Veterans’ Day commemorates the end of World War I at the eleventh hour of the eleventh day of the eleventh month of 1918. This year’s national observance of this momentous occasion marks the 100th anniversary of “the war to end all wars”. And while wars involving the United States or conflicts across our world may not have diminished, as a faith community, we nonetheless continue to pray for peace. Peace is more than the absence of war. It is more than just quiet silence. Peace making requires empathy for others, and developing a vigilant attitude for freedom and justice.
In addition to our prayers for peace, St. Agnes is dedicated to honoring the valor and sacrifice of those who have served our country. These protectors of peace and liberty were at the center of our recent Veterans Day prayer service. On Friday, November 9, our school community gathered to honor our veterans and the selfless sacrifice that they have offered to our country. These Americans who have responded to the call of military service are the citizens who bravely run toward the cries of those in need. Moreover, members of the armed forces do not serve because they yearn for war. Rather, they thirst for peace and will make immeasurable sacrifices to tilt the axis of injustice toward the freedoms that we believe should be afforded to our human family across the globe. Author Claudia Pemberton once described our nation’s protectors as a land wherein “America without her soldiers would be like God without his angels.” It is with this poignant view that we used November 9 as an occasion in which to honor the brave men and women who courageously responded to the call of service to our country.
Our commitment to educating our students on the importance of expressed gratitude to the members of our nation’s armed forces didn’t end there. On Monday, November 12, members of the St. Agnes School community paid a special visit to the Baltimore National Cemetery on Frederick Road. There our students and their families participated in a unique, yet little known military tradition.
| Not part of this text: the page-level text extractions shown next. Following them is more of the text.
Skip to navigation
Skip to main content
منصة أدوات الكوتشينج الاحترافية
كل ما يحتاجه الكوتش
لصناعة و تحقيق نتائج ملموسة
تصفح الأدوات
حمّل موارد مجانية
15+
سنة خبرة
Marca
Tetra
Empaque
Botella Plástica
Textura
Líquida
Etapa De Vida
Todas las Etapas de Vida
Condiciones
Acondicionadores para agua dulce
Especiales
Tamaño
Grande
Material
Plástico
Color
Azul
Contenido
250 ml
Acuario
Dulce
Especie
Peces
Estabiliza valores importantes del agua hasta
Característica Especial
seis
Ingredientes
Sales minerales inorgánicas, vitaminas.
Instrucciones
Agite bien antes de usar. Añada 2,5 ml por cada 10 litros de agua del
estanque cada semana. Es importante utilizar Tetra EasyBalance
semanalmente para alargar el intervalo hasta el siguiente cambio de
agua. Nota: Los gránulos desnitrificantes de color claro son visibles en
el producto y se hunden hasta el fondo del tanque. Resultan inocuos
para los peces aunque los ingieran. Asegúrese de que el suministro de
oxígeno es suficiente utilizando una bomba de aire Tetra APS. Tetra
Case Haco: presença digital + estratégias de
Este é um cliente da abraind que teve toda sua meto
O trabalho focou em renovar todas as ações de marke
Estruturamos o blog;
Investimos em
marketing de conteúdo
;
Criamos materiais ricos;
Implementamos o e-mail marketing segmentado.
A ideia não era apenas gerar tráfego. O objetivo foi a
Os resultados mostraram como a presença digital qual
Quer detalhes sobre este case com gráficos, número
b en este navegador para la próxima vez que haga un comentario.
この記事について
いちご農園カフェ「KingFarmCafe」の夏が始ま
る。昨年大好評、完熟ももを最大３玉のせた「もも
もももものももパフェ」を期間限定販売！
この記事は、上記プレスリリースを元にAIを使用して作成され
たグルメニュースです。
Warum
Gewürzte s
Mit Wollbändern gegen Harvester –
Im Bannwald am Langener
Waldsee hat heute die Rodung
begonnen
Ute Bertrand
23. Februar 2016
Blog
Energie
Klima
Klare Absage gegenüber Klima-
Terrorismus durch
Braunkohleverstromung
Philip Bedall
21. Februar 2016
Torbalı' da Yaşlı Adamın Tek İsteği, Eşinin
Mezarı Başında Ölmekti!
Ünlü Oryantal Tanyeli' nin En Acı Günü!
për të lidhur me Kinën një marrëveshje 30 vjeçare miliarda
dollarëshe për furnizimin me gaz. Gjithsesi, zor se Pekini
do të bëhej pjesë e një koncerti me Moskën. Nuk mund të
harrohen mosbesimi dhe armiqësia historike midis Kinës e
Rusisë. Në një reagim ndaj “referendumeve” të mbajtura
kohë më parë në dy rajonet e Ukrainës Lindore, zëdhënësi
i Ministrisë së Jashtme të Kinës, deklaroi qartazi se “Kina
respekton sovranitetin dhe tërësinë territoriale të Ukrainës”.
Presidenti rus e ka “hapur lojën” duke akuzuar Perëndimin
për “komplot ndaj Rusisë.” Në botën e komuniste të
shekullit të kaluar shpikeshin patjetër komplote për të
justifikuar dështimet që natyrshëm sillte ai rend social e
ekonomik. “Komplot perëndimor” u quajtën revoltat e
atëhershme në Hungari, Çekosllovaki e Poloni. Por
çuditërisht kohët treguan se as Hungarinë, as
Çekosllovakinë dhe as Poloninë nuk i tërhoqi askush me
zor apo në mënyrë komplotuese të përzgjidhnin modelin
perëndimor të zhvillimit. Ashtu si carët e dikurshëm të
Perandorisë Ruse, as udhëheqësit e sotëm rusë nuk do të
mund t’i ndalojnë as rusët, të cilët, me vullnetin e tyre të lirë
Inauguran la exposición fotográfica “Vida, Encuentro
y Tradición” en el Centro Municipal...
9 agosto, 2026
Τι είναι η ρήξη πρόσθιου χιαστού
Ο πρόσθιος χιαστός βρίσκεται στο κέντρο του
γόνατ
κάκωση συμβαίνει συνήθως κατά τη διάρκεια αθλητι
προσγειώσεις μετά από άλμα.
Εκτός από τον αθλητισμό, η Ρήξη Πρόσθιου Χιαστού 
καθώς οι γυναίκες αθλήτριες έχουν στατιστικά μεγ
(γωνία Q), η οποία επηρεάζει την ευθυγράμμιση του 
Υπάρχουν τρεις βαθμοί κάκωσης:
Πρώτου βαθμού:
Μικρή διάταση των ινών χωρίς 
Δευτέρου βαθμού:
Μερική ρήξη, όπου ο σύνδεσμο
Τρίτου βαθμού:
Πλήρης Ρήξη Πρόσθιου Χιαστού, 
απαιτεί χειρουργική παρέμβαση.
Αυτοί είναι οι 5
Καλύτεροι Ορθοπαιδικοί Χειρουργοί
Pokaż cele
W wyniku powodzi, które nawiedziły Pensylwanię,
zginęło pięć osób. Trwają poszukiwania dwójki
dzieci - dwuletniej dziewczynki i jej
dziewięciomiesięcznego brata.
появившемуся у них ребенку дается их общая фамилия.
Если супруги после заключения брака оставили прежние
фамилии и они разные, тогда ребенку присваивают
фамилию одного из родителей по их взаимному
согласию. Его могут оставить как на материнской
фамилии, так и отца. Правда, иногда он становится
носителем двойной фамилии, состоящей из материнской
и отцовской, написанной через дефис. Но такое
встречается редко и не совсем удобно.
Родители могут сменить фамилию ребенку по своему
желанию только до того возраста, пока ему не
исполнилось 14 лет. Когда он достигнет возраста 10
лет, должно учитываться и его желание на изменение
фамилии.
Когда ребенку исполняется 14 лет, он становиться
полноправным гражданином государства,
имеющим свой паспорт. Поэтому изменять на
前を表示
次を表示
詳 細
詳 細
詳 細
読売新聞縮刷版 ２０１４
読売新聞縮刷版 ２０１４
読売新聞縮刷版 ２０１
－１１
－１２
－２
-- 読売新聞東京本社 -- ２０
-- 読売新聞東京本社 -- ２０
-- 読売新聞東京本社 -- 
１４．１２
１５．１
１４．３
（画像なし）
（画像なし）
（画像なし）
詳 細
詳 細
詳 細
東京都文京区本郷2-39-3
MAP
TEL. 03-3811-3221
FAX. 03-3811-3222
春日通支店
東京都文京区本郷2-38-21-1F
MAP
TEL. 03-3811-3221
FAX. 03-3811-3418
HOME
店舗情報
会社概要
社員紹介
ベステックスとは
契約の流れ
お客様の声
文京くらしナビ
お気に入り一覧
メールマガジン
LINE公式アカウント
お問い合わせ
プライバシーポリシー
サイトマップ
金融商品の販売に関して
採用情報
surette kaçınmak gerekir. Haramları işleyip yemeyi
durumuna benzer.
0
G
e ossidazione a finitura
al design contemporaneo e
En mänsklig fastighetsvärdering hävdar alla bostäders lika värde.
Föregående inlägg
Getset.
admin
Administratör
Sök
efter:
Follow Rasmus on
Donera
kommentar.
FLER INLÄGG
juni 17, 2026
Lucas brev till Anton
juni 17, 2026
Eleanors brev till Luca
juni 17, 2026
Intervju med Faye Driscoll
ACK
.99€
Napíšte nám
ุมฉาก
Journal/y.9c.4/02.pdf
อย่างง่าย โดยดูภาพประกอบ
Our “Pennies for the Protectors of Peace” project saw our students offer a prayer of gratitude and leave a penny upon the headstone of over 1000 of the deceased soldiers, sailors, airmen and guardsman whose final resting place is this national cemetery. As the tradition goes, a coin left at the grave site is meant as a message to the deceased soldier's family that someone else has visited the grave and has paid their respect.
In a country where some may say that civics is no longer taught to the current generation, at St. Agnes we not only teach our young people the importance of the duties of our American citizenship, we also provide our students the opportunity to engage in those duties with prayer, service and reverence. On behalf of the entire St. Agnes School community, I would like to extend our gratitude to all the men and women who have generously served our country in protection of our national freedoms.